Data extracted from a collection:
-=-=-=-=-

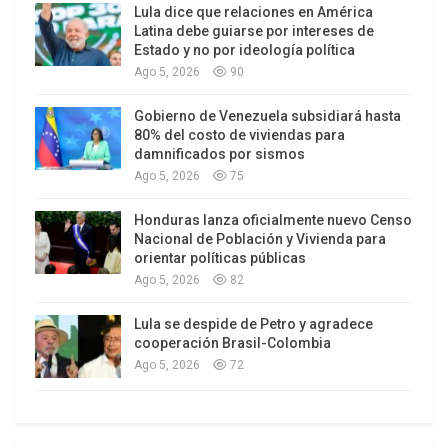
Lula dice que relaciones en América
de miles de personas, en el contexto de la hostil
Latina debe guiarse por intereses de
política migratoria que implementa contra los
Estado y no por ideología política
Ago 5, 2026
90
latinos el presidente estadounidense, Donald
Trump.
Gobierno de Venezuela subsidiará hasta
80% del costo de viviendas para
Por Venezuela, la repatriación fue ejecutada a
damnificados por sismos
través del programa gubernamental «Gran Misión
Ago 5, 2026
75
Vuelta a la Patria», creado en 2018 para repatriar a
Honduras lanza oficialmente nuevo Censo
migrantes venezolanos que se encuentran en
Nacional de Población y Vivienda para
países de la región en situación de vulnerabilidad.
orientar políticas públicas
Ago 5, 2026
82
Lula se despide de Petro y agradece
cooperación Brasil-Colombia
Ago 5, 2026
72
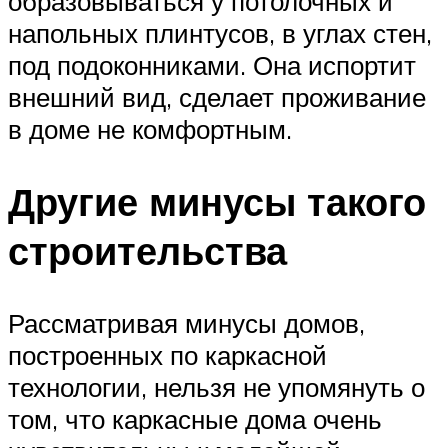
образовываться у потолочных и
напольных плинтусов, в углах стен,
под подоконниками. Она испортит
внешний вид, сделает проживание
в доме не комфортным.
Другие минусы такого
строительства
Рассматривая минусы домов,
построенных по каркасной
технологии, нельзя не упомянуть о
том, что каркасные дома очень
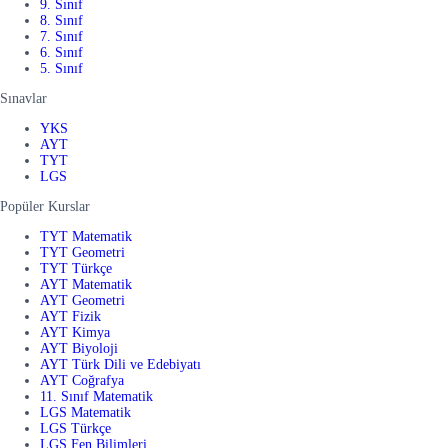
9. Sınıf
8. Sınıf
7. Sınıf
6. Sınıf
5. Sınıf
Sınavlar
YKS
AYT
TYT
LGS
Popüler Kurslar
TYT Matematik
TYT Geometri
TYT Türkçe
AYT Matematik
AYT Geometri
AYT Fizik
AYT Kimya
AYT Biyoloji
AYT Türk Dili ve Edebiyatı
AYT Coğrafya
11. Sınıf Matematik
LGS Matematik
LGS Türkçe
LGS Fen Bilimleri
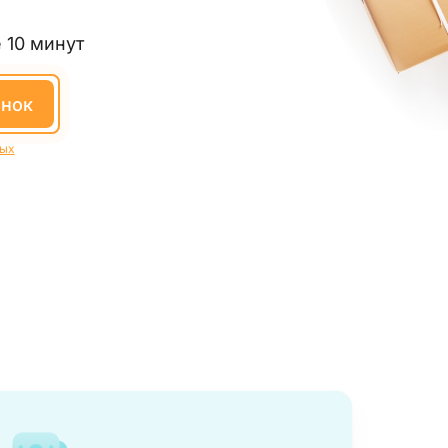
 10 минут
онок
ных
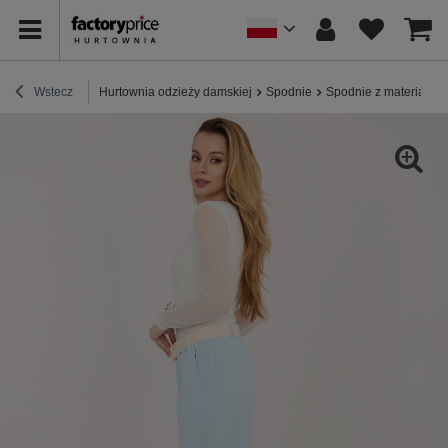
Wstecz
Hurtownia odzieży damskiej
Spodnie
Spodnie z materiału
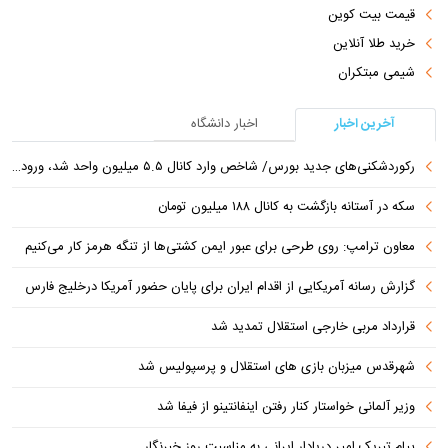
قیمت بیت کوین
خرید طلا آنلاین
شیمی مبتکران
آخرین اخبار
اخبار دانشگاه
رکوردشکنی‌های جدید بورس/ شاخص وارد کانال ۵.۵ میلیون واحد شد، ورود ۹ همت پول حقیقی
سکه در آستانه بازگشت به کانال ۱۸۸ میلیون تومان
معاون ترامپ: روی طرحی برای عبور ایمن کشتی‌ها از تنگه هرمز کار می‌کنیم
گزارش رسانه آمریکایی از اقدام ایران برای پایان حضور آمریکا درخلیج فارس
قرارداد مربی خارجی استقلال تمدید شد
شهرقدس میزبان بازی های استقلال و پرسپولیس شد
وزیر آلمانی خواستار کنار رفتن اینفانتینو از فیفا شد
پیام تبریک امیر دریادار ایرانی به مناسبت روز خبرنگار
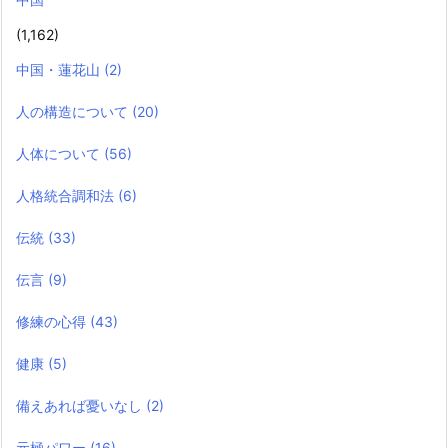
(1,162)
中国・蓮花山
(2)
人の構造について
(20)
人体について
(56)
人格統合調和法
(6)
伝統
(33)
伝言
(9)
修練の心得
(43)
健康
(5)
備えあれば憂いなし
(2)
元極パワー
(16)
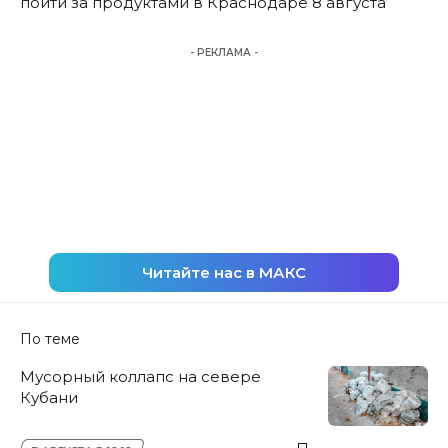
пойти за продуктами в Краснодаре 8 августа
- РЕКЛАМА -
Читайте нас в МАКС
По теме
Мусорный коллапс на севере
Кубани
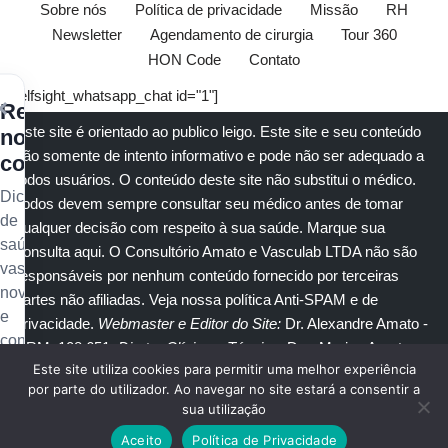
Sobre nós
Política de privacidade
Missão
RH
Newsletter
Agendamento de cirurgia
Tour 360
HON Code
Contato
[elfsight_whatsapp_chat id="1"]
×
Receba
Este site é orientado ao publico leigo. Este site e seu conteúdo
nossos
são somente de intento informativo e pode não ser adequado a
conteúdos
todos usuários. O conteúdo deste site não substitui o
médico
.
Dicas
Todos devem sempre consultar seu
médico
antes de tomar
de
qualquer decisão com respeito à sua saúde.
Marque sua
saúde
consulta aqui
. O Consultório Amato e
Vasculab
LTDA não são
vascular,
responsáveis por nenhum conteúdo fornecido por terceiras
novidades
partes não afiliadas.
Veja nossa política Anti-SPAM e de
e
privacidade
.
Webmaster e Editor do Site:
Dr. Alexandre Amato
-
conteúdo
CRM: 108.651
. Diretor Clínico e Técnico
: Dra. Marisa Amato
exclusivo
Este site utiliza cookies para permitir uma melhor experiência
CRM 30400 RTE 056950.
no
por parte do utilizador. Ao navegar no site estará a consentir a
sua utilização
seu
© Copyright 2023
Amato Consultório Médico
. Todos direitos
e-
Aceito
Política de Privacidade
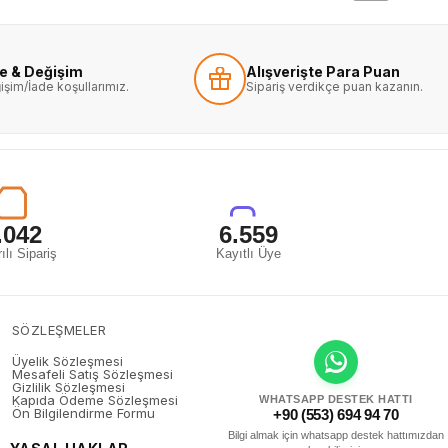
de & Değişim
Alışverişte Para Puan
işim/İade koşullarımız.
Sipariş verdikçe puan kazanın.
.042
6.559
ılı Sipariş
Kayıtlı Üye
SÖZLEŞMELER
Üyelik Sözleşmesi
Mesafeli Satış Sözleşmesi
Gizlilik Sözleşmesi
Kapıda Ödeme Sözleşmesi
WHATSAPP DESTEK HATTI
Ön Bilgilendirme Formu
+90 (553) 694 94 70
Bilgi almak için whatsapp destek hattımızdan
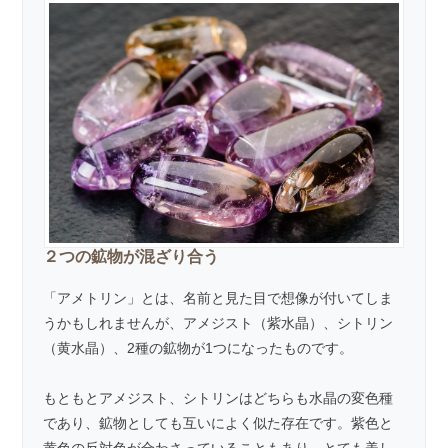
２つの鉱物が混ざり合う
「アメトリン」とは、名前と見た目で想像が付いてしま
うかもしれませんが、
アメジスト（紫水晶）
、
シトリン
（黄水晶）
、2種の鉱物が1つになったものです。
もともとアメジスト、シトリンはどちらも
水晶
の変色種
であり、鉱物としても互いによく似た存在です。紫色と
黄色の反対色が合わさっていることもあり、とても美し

-=-=-=-=-

Retype the records exactly, but skip the pictures.

> **Written solution**
Lula dice que relaciones en América
de miles de personas, en el contexto de la hostil
Latina debe guiarse por intereses de
política migratoria que implementa contra los
Estado y no por ideología política
Ago 5, 2026
90
latinos el presidente estadounidense, Donald
Trump.
Gobierno de Venezuela subsidiará hasta
80% del costo de viviendas para
Por Venezuela, la repatriación fue ejecutada a
damnificados por sismos
través del programa gubernamental «Gran Misión
Ago 5, 2026
75
Vuelta a la Patria», creado en 2018 para repatriar a
Honduras lanza oficialmente nuevo Censo
migrantes venezolanos que se encuentran en
Nacional de Población y Vivienda para
países de la región en situación de vulnerabilidad.
orientar políticas públicas
Ago 5, 2026
82
Lula se despide de Petro y agradece
cooperación Brasil-Colombia
Ago 5, 2026
72
образовываться у потолочных и
напольных плинтусов, в углах стен,
под подоконниками. Она испортит
внешний вид, сделает проживание
в доме не комфортным.
Другие минусы такого
строительства
Рассматривая минусы домов,
построенных по каркасной
технологии, нельзя не упомянуть о
том, что каркасные дома очень
9. Sınıf
8. Sınıf
7. Sınıf
6. Sınıf
5. Sınıf
Sınavlar
YKS
AYT
TYT
LGS
Popüler Kurslar
TYT Matematik
TYT Geometri
TYT Türkçe
AYT Matematik
AYT Geometri
AYT Fizik
AYT Kimya
AYT Biyoloji
AYT Türk Dili ve Edebiyatı
AYT Coğrafya
11. Sınıf Matematik
LGS Matematik
LGS Türkçe
LGS Fen Bilimleri
 10 минут
онок
ных
Wstecz
Hurtownia odzieży damskiej
Spodnie
Spodnie z materiału
قیمت بیت کوین
خرید طلا آنلاین
شیمی مبتکران
آخرین اخبار
اخبار دانشگاه
رکوردشکنی‌های جدید بورس/ شاخص وارد کانال ۵.۵ میلیون واحد شد، ورود ۹ همت پول حقیقی
سکه در آستانه بازگشت به کانال ۱۸۸ میلیون تومان
معاون ترامپ: روی طرحی برای عبور ایمن کشتی‌ها از تنگه هرمز کار می‌کنیم
گزارش رسانه آمریکایی از اقدام ایران برای پایان حضور آمریکا درخلیج فارس
قرارداد مربی خارجی استقلال تمدید شد
شهرقدس میزبان بازی های استقلال و پرسپولیس شد
وزیر آلمانی خواستار کنار رفتن اینفانتینو از فیفا شد
پیام تبریک امیر دریادار ایرانی به مناسبت روز خبرنگار
(1,162)
中国・蓮花山
(2)
人の構造について
(20)
人体について
(56)
人格統合調和法
(6)
伝統
(33)
伝言
(9)
修練の心得
(43)
健康
(5)
備えあれば憂いなし
(2)
元極パワー
(16)
пойти за продуктами в Краснодаре 8 августа
- РЕКЛАМА -
Читайте нас в МАКС
По теме
Мусорный коллапс на севере
Кубани
Sobre nós
Política de privacidade
Missão
RH
Newsletter
Agendamento de cirurgia
Tour 360
HON Code
Contato
[elfsight_whatsapp_chat id="1"]
×
Receba
Este site é orientado ao publico leigo. Este site e seu conteúdo
nossos
são somente de intento informativo e pode não ser adequado a
conteúdos
todos usuários. O conteúdo deste site não substitui o
médico
.
Dicas
Todos devem sempre consultar seu
médico
antes de tomar
de
qualquer decisão com respeito à sua saúde.
Marque sua
saúde
consulta aqui
. O Consultório Amato e
Vasculab
LTDA não são
vascular,
responsáveis por nenhum conteúdo fornecido por terceiras
novidades
partes não afiliadas.
Veja nossa política Anti-SPAM e de
e
privacidade
.
Webmaster e Editor do Site:
Dr. Alexandre Amato
-
conteúdo
CRM: 108.651
. Diretor Clínico e Técnico
: Dra. Marisa Amato
exclusivo
Este site utiliza cookies para permitir uma melhor experiência
CRM 30400 RTE 056950.
no
por parte do utilizador. Ao navegar no site estará a consentir a
sua utilização
seu
© Copyright 2023
Amato Consultório Médico
. Todos direitos
e-
Aceito
Política de Privacidade
de & Değişim
Alışverişte Para Puan
işim/İade koşullarımız.
Sipariş verdikçe puan kazanın.
.042
6.559
ılı Sipariş
Kayıtlı Üye
SÖZLEŞMELER
Üyelik Sözleşmesi
Mesafeli Satış Sözleşmesi
Gizlilik Sözleşmesi
Kapıda Ödeme Sözleşmesi
WHATSAPP DESTEK HATTI
Ön Bilgilendirme Formu
+90 (553) 694 94 70
Bilgi almak için whatsapp destek hattımızdan
２つの鉱物が混ざり合う
「アメトリン」とは、名前と見た目で想像が付いてしま
うかもしれませんが、
アメジスト（紫水晶）
、
シトリン
（黄水晶）
、2種の鉱物が1つになったものです。
もともとアメジスト、シトリンはどちらも
水晶
の変色種
であり、鉱物としても互いによく似た存在です。紫色と
黄色の反対色が合わさっていることもあり、とても美し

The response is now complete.